_EXERCISE BRIEF_
Scan the records for the string "Select". State how many lines contain it and add nothing.

BEGIN SUPPLIED ENTRIES

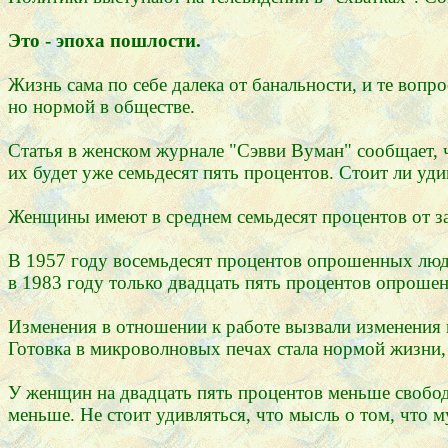
Это - эпоха пошлости.
Жизнь сама по себе далека от банальности, и те воп
но нормой в обществе.
Статья в женском журнале "Сэвви Вуман" сообщает, 
их будет уже семьдесят пять процентов. Стоит ли уди
Женщины имеют в среднем семьдесят процентов от зар
В 1957 году восемьдесят процентов опрошенных людей
в 1983 году только двадцать пять процентов опрошен
Изменения в отношении к работе вызвали изменения 
Готовка в микроволновых печах стала нормой жизни,
У женщин на двадцать пять процентов меньше свобод
меньше. Не стоит удивляться, что мысль о том, что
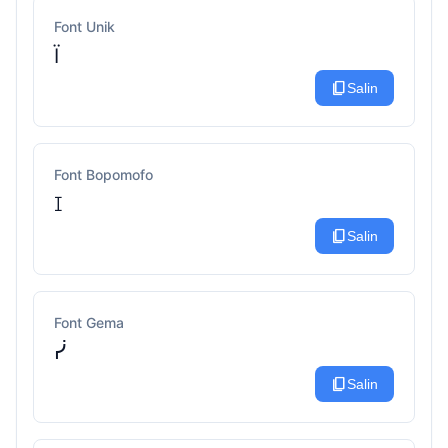
Font Unik
Ї
content_copy
Salin
Font Bopomofo
ꀤ
content_copy
Salin
Font Gema
ᓰ
content_copy
Salin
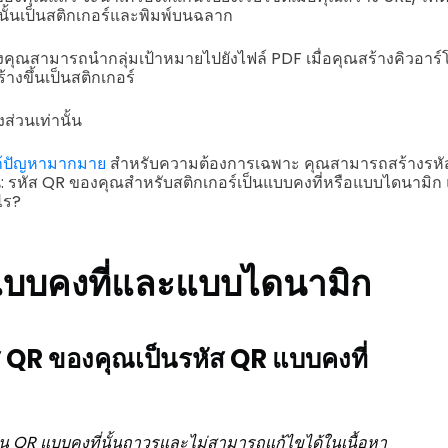
นั้นเป็นสติกเกอร์และพิมพ์บนฉลาก
องคุณสามารถนำกลุ่มเป้าหมายไปยังไฟล์ PDF เมื่อคุณสร้างคิวอาร์
้างขึ้นเป็นสติกเกอร์
งส่วนเท่านั้น
แก้ปัญหามากมาย
สำหรับความต้องการเฉพาะ คุณสามารถสร้างรหัส
้น: รหัส QR ของคุณสำหรับสติกเกอร์เป็นแบบคงที่หรือแบบไดนามิ
ไร?
แบบคงที่และแบบไดนามิก
 QR ของคุณเป็นรหัส QR แบบคงที่
ยู่ใน QR แบบคงที่นั้นถาวรและไม่สามารถแก้ไขได้ในเนื้อหา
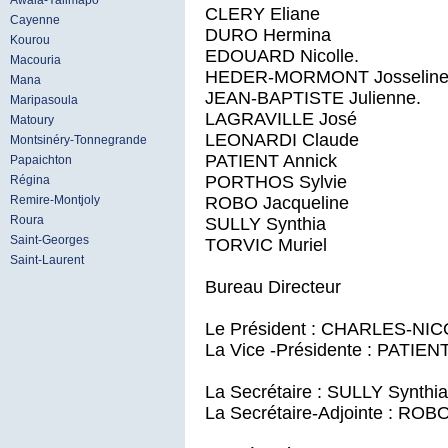
Awala-Yalimapo
CLERY Eliane
Cayenne
DURO Hermina
Kourou
EDOUARD Nicolle.
Macouria
HEDER-MORMONT Josselin
Mana
JEAN-BAPTISTE Julienne.
Maripasoula
LAGRAVILLE José
Matoury
LEONARDI Claude
Montsinéry-Tonnegrande
PATIENT Annick
Papaichton
PORTHOS Sylvie
Régina
ROBO Jacqueline
Remire-Montjoly
Roura
SULLY Synthia
Saint-Georges
TORVIC Muriel
Saint-Laurent
Bureau Directeur
Le Président : CHARLES-NI
La Vice -Présidente : PATIEN
La Secrétaire : SULLY Synthia
La Secrétaire-Adjointe : ROB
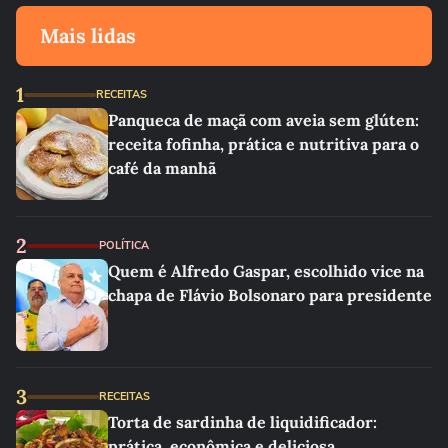
Mais lidas
1
RECEITAS
Panqueca de maçã com aveia sem glúten:
receita fofinha, prática e nutritiva para o
café da manhã
2
POLÍTICA
Quem é Alfredo Gaspar, escolhido vice na
chapa de Flávio Bolsonaro para presidente
3
RECEITAS
Torta de sardinha de liquidificador:
prática, econômica e deliciosa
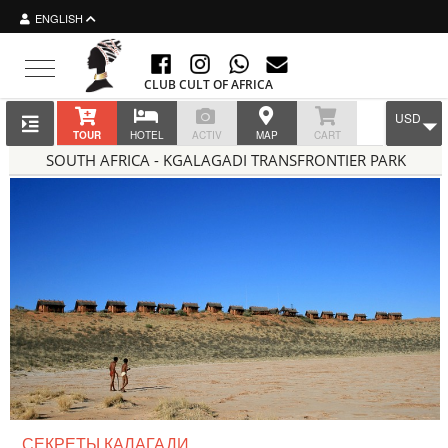
ENGLISH
Toggle navigation
CLUB CULT OF AFRICA
USD
TOUR
HOTEL
ACTIV
MAP
CART
SOUTH AFRICA - KGALAGADI TRANSFRONTIER PARK
СЕКРЕТЫ КАЛАГАДИ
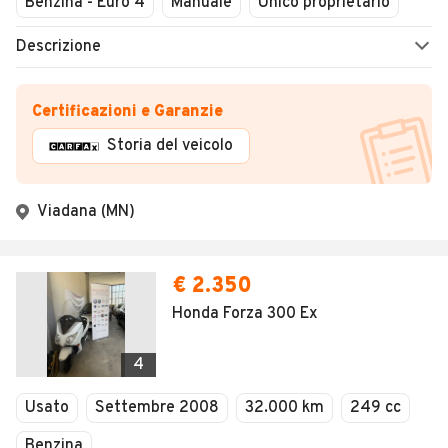
Benzina - Euro 4
Manuale
Unico proprietario
Descrizione
Certificazioni e Garanzie
Storia del veicolo
Viadana (MN)
€ 2.350
Honda Forza 300 Ex
4
Usato
Settembre 2008
32.000 km
249 cc
Benzina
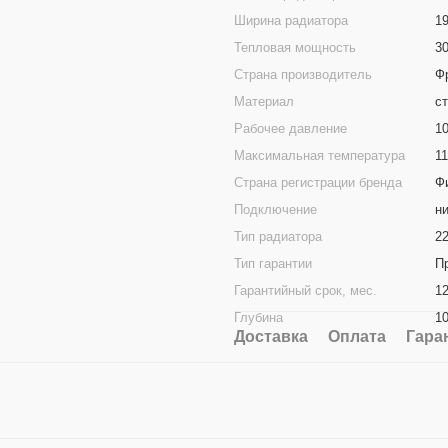
Ширина радиатора
1
Тепловая мощность
3
Страна производитель
Ф
Материал
с
Рабочее давление
1
Максимальная температура
1
Страна регистрации бренда
Ф
Подключение
н
Тип радиатора
22
Тип гарантии
П
Гарантийный срок, мес.
1
Глубина
1
Доставка
Оплата
Гара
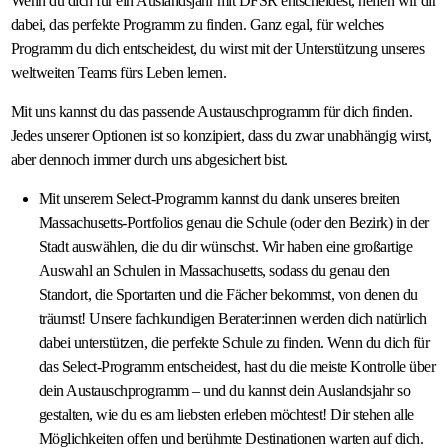
Wenn du dich für ein Auslandsjahr mit DFSR entscheidest, helfen wir dir
dabei, das perfekte Programm zu finden. Ganz egal, für welches
Programm du dich entscheidest, du wirst mit der Unterstützung unseres
weltweiten Teams fürs Leben lernen.
Mit uns kannst du das passende Austauschprogramm für dich finden.
Jedes unserer Optionen ist so konzipiert, dass du zwar unabhängig wirst,
aber dennoch immer durch uns abgesichert bist.
Mit unserem Select-Programm kannst du dank unseres breiten
Massachusetts-Portfolios genau die Schule (oder den Bezirk) in der
Stadt auswählen, die du dir wünschst. Wir haben eine großartige
Auswahl an Schulen in Massachusetts, sodass du genau den
Standort, die Sportarten und die Fächer bekommst, von denen du
träumst! Unsere fachkundigen Berater:innen werden dich natürlich
dabei unterstützen, die perfekte Schule zu finden. Wenn du dich für
das Select-Programm entscheidest, hast du die meiste Kontrolle über
dein Austauschprogramm – und du kannst dein Auslandsjahr so
gestalten, wie du es am liebsten erleben möchtest! Dir stehen alle
Möglichkeiten offen und berühmte Destinationen warten auf dich.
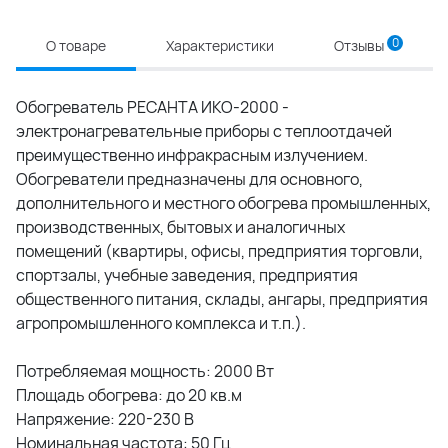
0
О товаре
Характеристики
Отзывы
Обогреватель РЕСАНТА ИКО-2000 -
электронагревательные приборы с теплоотдачей
преимущественно инфракрасным излучением.
Обогреватели предназначены для основного,
дополнительного и местного обогрева промышленных,
производственных, бытовых и аналогичных
помещений (квартиры, офисы, предприятия торговли,
спортзалы, учебные заведения, предприятия
общественного питания, склады, ангары, предприятия
агропромышленного комплекса и т.п.).
Потребляемая мощность: 2000 Вт
Площадь обогрева: до 20 кв.м
Напряжение: 220-230 В
Номинальная частота: 50 Гц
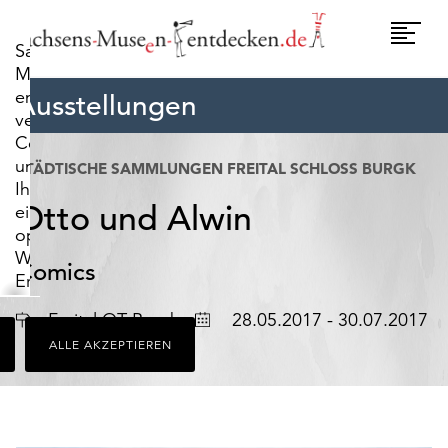
widerrufen.
Umscha
Sachsens-
Naviga
Museen-
entdecken.de
Ausstellungen
verwendet
Cookies,
um
STÄDTISCHE SAMMLUNGEN FREITAL SCHLOSS BURGK
Ihnen
Otto und Alwin
ein
optimales
Webseiten-
Comics
Erlebnis
zu
Ort
Datum
Freital OT Burgk
28.05.2017 - 30.07.2017
bieten.
ALLE AKZEPTIEREN
Dazu
zählen
Cookies,
die
für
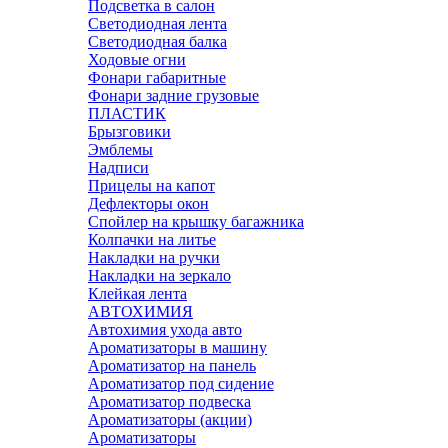
Подсветка в салон
Светодиодная лента
Светодиодная балка
Ходовые огни
Фонари габаритные
Фонари задние грузовые
ПЛАСТИК
Брызговики
Эмблемы
Надписи
Прицелы на капот
Дефлекторы окон
Спойлер на крышку багажника
Колпачки на литье
Накладки на ручки
Накладки на зеркало
Клейкая лента
АВТОХИМИЯ
Автохимия ухода авто
Ароматизаторы в машину
Ароматизатор на панель
Ароматизатор под сидение
Ароматизатор подвеска
Ароматизаторы (акции)
Ароматизаторы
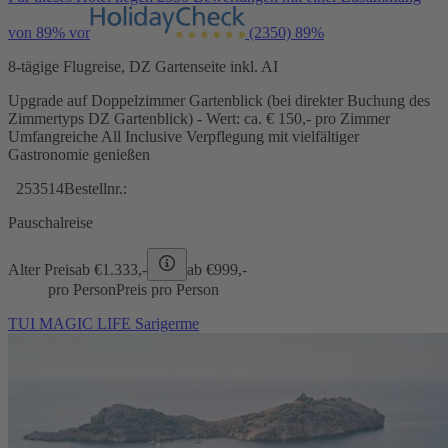
von 89% vor
(2350)
89%
8-tägige Flugreise, DZ Gartenseite inkl. AI
Upgrade auf Doppelzimmer Gartenblick (bei direkter Buchung des
Zimmertyps DZ Gartenblick) - Wert: ca. € 150,- pro Zimmer
Umfangreiche All Inclusive Verpflegung mit vielfältiger
Gastronomie genießen
253514
Bestellnr.:
Pauschalreise
Alter Preis
ab €
1.333,-
ab €
999,-
pro Person
Preis pro Person
TUI MAGIC LIFE Sarigerme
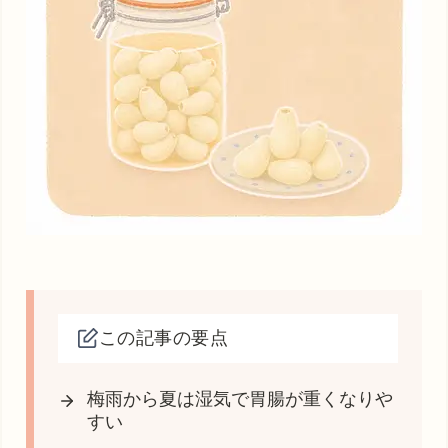
この記事の要点
梅雨から夏は湿気で胃腸が重くなりや
すい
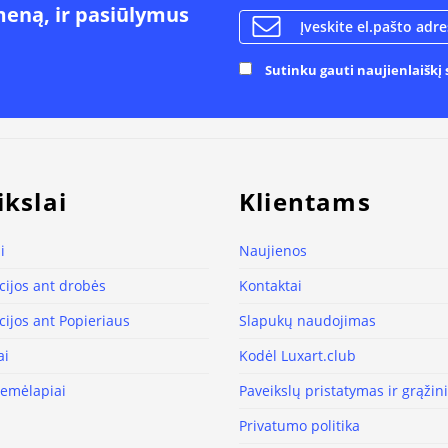
meną, ir pasiūlymus
Sutinku gauti naujienlaiškį s
ikslai
Klientams
i
Naujienos
ijos ant drobės
Kontaktai
ijos ant Popieriaus
Slapukų naudojimas
ai
Kodėl Luxart.club
žemėlapiai
Paveikslų pristatymas ir grąži
Privatumo politika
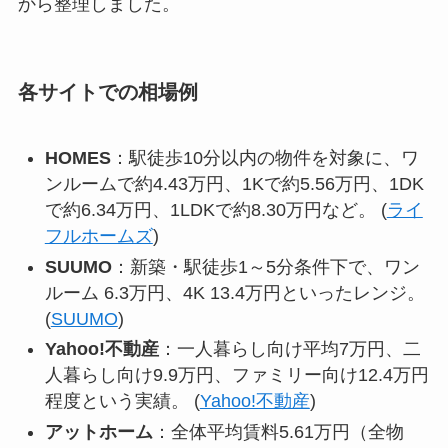
から整理しました。
各サイトでの相場例
HOMES
：駅徒歩10分以内の物件を対象に、ワ
ンルームで約4.43万円、1Kで約5.56万円、1DK
で約6.34万円、1LDKで約8.30万円など。 (
ライ
フルホームズ
)
SUUMO
：新築・駅徒歩1～5分条件下で、ワン
ルーム 6.3万円、4K 13.4万円といったレンジ。
(
SUUMO
)
Yahoo!不動産
：一人暮らし向け平均7万円、二
人暮らし向け9.9万円、ファミリー向け12.4万円
程度という実績。 (
Yahoo!不動産
)
アットホーム
：全体平均賃料5.61万円（全物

END SUPPLIED ENTRIES

_RESPONSE TO THIS TASK_
2